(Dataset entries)
--- START ---

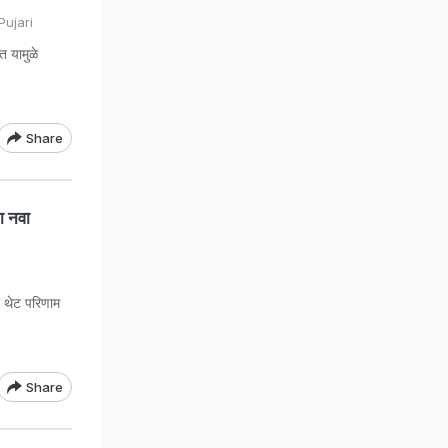
ujari
त यामुळे
Share
ा नवा
थेट परिणाम
Share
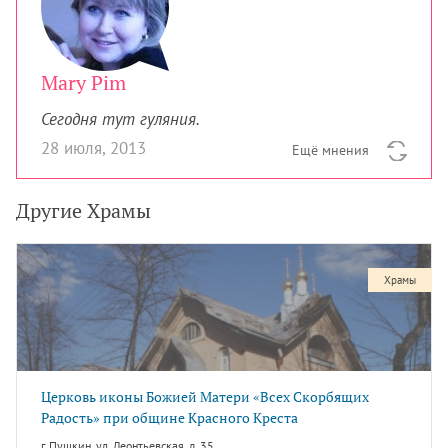
Mary Pim
Сегодня тут гуляния.
28 июля, 2013
Ещё мнения
Другие Храмы
Храмы
Церковь иконы Божией Матери «Всех Cкорбящих
Радость» при общине Красного Креста
г. Пушкин, ул. Леонтьевская, д. 35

--- END ---

» REQUIRED WORK
Restate each entry word for word; omit the pictures.

» SOLUTION BELOW
ujari
त यामुळे
Share
ा नवा
थेट परिणाम
Share
Mary Pim
Сегодня тут гуляния.
28 июля, 2013
Ещё мнения
Другие Храмы
Храмы
Церковь иконы Божией Матери «Всех Cкорбящих
Радость» при общине Красного Креста
г. Пушкин, ул. Леонтьевская, д. 35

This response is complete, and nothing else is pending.